ABSTRACT
In 1919 Charlotte Hawkins Brown, founder of the Palmer Memorial Institute, wrote the novella, Mammy: An Appeal to the Heart of the South as a persuasive appeal to white Southern women in Greensboro, North Carolina. This essay takes an intersectional approach to argue Brown rhetorically appropriates the mammy trope within a combination of slave narrative and Southern romantic novella addressing white female Southerner’s responsibility to their Black counterparts.

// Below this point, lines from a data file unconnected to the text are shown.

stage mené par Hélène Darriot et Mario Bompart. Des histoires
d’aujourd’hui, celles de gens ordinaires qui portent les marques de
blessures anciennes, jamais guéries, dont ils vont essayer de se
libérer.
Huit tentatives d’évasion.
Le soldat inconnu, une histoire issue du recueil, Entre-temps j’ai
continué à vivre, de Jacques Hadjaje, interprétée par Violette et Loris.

The result is a novella providing evidence of Brown’s conscious use of African American Southern identity disrupting white Southern moral superiority.
Notes
1. The author wishes to thank Laura Sells, Kenneth Zagacki, Brandon Inabinet, Dan Grano, and Kathleen Turner for their helpful comments on various versions and encouragements of this essay as it went from dissertation chapter to publication. A special thanks to Andre Johnson who told me to “send it in” when I almost gave up. And much gratitude to RR reviewers Shirley Wilson Logan and Candace Epps-Robertson whose works I much admire.
Additional information
Notes on contributors
Christina L. Moss
Christina L. Moss is an assistant professor in Rhetoric and Media at the University of Memphis. She researches Southern identity and culture with a particular focus on critical regionalism at the intersections of race, class, and gender. Her essays include analysis on Southern rhetoric, the television show Queen Sugar, country music, rhetoric, pedagogy, and activism and commemoration around Selma, AL. She just finished a forthcoming co-edited volume on Southern regionalism entitled Reconstructing Southern Rhetoric with the University Press of Mississippi.